In [1]:
import matplotlib.pyplot as plt
import numpy as np
import pandas as pd
from sklearn.svm import SVC
from sklearn.linear_model import SGDClassifier, SGDRegressor, RidgeCV, LassoCV, LogisticRegression
from sklearn.ensemble import RandomForestClassifier
from sklearn.preprocessing import OrdinalEncoder, LabelEncoder, StandardScaler, RobustScaler
from sklearn.model_selection import train_test_split, KFold
from sklearn.impute import KNNImputer, SimpleImputer
from sklearn.pipeline import make_pipeline, Pipeline
from sklearn.metrics import accuracy_score, classification_report, roc_auc_score
from imblearn.over_sampling import SMOTEN


smoten_median_imputed_less_40 = pd.read_csv('smoten_median_imputed_less_40.csv', index_col=False)

pd.set_option("display.max_columns", None)


def treeScale_coef(scaleFunc1, estimatorFunc2, k_fold_int, x_array, y_array):
    k = k_fold_int
    kf = KFold(n_splits=k, shuffle=True, random_state=None)    
    clf = make_pipeline(scaleFunc1, estimatorFunc2)

    acc_score = []
    for train_index , test_index in kf.split(X):
        X_train , X_test = X.iloc[train_index,:],X.iloc[test_index,:]
        y_train , y_test = y[train_index] , y[test_index]
    
    clf.fit(X_train, y_train)
    y_pred = clf.predict(X_test)
     
    acc = accuracy_score(y_pred , y_test)
    acc_score.append(acc)
     
    avg_acc_score = sum(acc_score)/k
    print('accuracy of each fold - {}'.format(acc_score))
    print('Avg accuracy : {}'.format(avg_acc_score))
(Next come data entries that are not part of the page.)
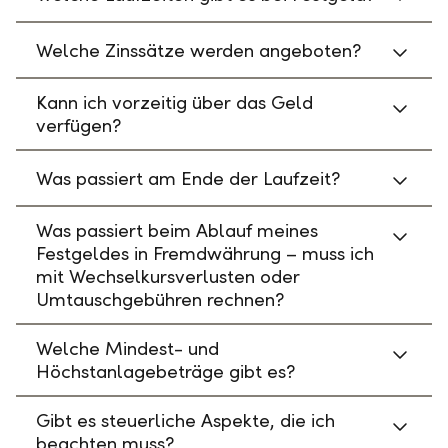
Welche Zinssätze werden angeboten?
Kann ich vorzeitig über das Geld
verfügen?
Was passiert am Ende der Laufzeit?
Was passiert beim Ablauf meines
Festgeldes in Fremdwährung – muss ich
mit Wechselkursverlusten oder
Umtauschgebühren rechnen?
Welche Mindest- und
Höchstanlagebeträge gibt es?
Gibt es steuerliche Aspekte, die ich
beachten muss?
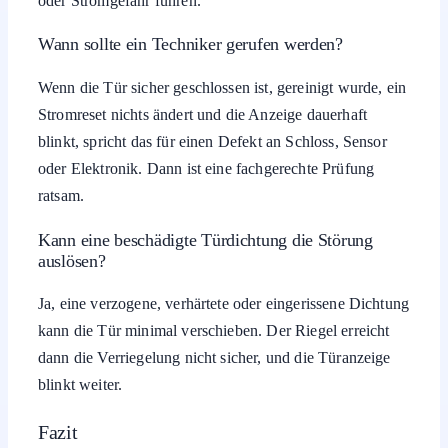
oder Stromgefahr führen.
Wann sollte ein Techniker gerufen werden?
Wenn die Tür sicher geschlossen ist, gereinigt wurde, ein
Stromreset nichts ändert und die Anzeige dauerhaft
blinkt, spricht das für einen Defekt an Schloss, Sensor
oder Elektronik. Dann ist eine fachgerechte Prüfung
ratsam.
Kann eine beschädigte Türdichtung die Störung
auslösen?
Ja, eine verzogene, verhärtete oder eingerissene Dichtung
kann die Tür minimal verschieben. Der Riegel erreicht
dann die Verriegelung nicht sicher, und die Türanzeige
blinkt weiter.
Fazit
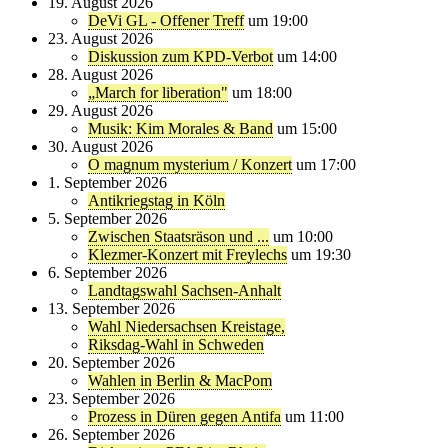
19. August 2026
DeVi GL - Offener Treff
um 19:00
23. August 2026
Diskussion zum KPD-Verbot
um 14:00
28. August 2026
„March for liberation"
um 18:00
29. August 2026
Musik: Kim Morales & Band
um 15:00
30. August 2026
O magnum mysterium / Konzert
um 17:00
1. September 2026
Antikriegstag in Köln
5. September 2026
Zwischen Staatsräson und ...
um 10:00
Klezmer-Konzert mit Freylechs
um 19:30
6. September 2026
Landtagswahl Sachsen-Anhalt
13. September 2026
Wahl Niedersachsen Kreistage,
Riksdag-Wahl in Schweden
20. September 2026
Wahlen in Berlin & MacPom
23. September 2026
Prozess in Düren gegen Antifa
um 11:00
26. September 2026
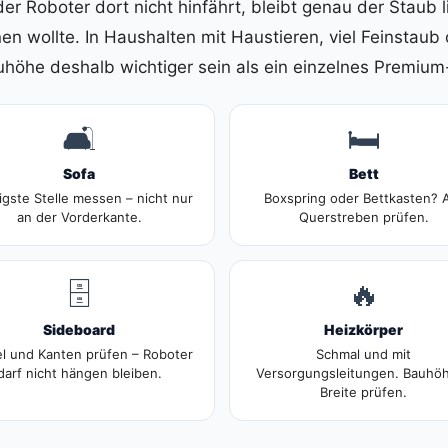
er Roboter dort nicht hinfährt, bleibt genau der Staub l
nen wollte. In Haushalten mit Haustieren, viel Feinsta
uhöhe deshalb wichtiger sein als ein einzelnes Premium
🛋️
🛏️
Sofa
Bett
igste Stelle messen – nicht nur
Boxspring oder Bettkasten? 
an der Vorderkante.
Querstreben prüfen.
🗄️
🔥
Sideboard
Heizkörper
l und Kanten prüfen – Roboter
Schmal und mit
darf nicht hängen bleiben.
Versorgungsleitungen. Bauhö
Breite prüfen.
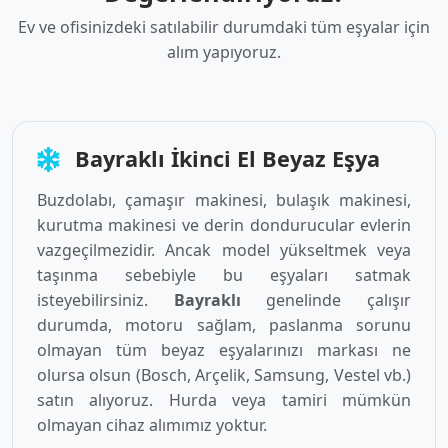
Ev ve ofisinizdeki satılabilir durumdaki tüm eşyalar için
alım yapıyoruz.
Bayraklı İkinci El Beyaz Eşya
Buzdolabı, çamaşır makinesi, bulaşık makinesi,
kurutma makinesi ve derin dondurucular evlerin
vazgeçilmezidir. Ancak model yükseltmek veya
taşınma sebebiyle bu eşyaları satmak
isteyebilirsiniz.
Bayraklı
genelinde çalışır
durumda, motoru sağlam, paslanma sorunu
olmayan tüm beyaz eşyalarınızı markası ne
olursa olsun (Bosch, Arçelik, Samsung, Vestel vb.)
satın alıyoruz. Hurda veya tamiri mümkün
olmayan cihaz alımımız yoktur.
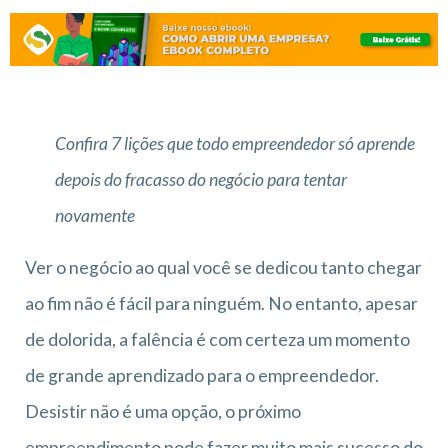
Confira 7 lições que todo empreendedor só aprende
depois do fracasso do negócio para tentar
novamente
Ver o negócio ao qual você se dedicou tanto chegar
ao fim não é fácil para ninguém. No entanto, apesar
de dolorida, a falência é com certeza um momento
de grande aprendizado para o empreendedor.
Desistir não é uma opção, o próximo
empreendimento pode fazer muito mais sucesso do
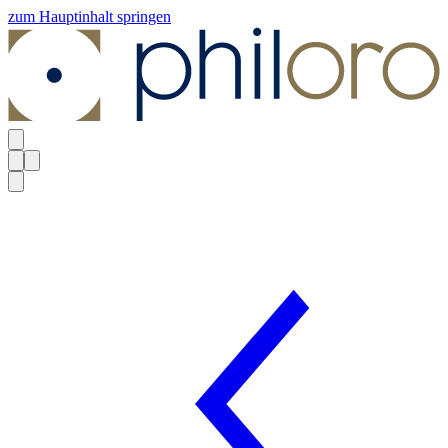
zum Hauptinhalt springen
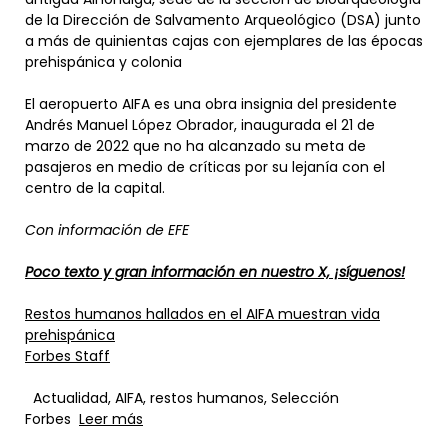
de la Dirección de Salvamento Arqueológico (DSA) junto
a más de quinientas cajas con ejemplares de las épocas
prehispánica y colonia
El aeropuerto AIFA es una obra insignia del presidente
Andrés Manuel López Obrador, inaugurada el 21 de
marzo de 2022 que no ha alcanzado su meta de
pasajeros en medio de críticas por su lejanía con el
centro de la capital.
Con información de EFE
Poco texto y gran información en nuestro X, ¡síguenos!
Restos humanos hallados en el AIFA muestran vida
prehispánica
Forbes Staff
Actualidad, AIFA, restos humanos, Selección
Forbes
Leer más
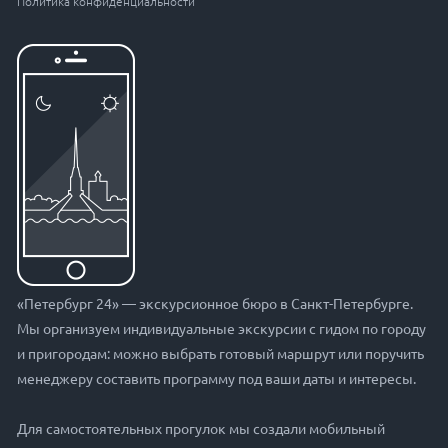
Политика конфиденциальности
«Петербург 24» — экскурсионное бюро в Санкт-Петербурге.
Мы организуем индивидуальные экскурсии с гидом по городу
и пригородам: можно выбрать готовый маршрут или поручить
менеджеру составить программу под ваши даты и интересы.
Для самостоятельных прогулок мы создали мобильный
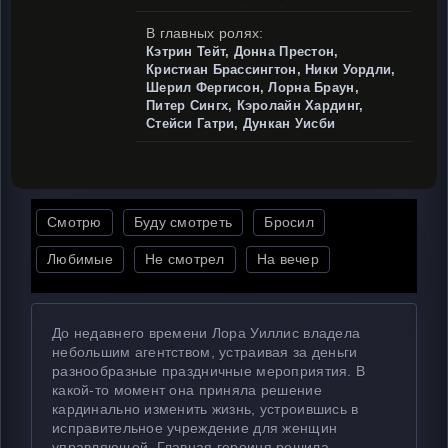
В главных ролях:
Кэтрин Тейт, Донна Престон,
Кристиан Брассингтон, Ники Уордли,
Шерил Фергисон, Лорна Браун,
Питер Сингх, Кэролайн Хардинг,
Стейси Гатри, Дункан Уисби
Смотрю
Буду смотреть
Бросил
Любимые
Не смотрел
На вечер
До недавнего времени Лора Уиллис владела
небольшим агентством, устраивая за деньги
разнообразные праздничные мероприятия. В
какой-то момент она приняла решение
кардинально изменить жизнь, устроившись в
исправительное учреждение для женщин
управляющей. Главная героиня решила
    outcome_labels = ['Intubation False', 'Intubation True']

    #print('parameters \n', clf.get_params())
    print('score \n', clf.score(X_train, y_train))
    print('feature_names_in_')
    print(clf.feature_names_in_)
    print()
    print('feature_importances_')
    print(clf[1].feature_importances_)
    print()
    for i in range(len(clf.feature_names_in_)):
        print(clf.feature_names_in_[i], ":" ,clf[1].feature_importances_[i])
    print()
    print('fit')
    print(clf.fit(X_train, y_train).n_features_in_, clf.fit(X_train, y_train).feature_names_in_)
    print()
    print('classification report \n', classification_report(y_test, y_pred, target_names=outcome_labels))
    micro_roc_auc_ovr = roc_auc_score(y_test, y_pred, multi_class="ovr", average="micro")
    print()
    print(f"Micro-averaged One-vs-Rest ROC AUC score:\n{micro_roc_auc_ovr:.2f}")
    print()
    print('Decision Path')
    print(clf[1].decision_path(X))
    print('\n')
    

print('Random Forest')



print('### SMOTEN noncontin median impute ###')
print()

print('Random Forest StandardScaler')
print()

X = smoten_median_imputed_less_40.loc[:, ~smoten_median_imputed_less_40.columns.isin(['heart_rate_max', 'heart_rate_mean', 'sbp_mean', 'dbp_min', 'dbp_max', 'temperature_max', 'glucose_min', 'pt_max', 'sofa_cardiovascular','outcome'])]
y = smoten_median_imputed_less_40['outcome']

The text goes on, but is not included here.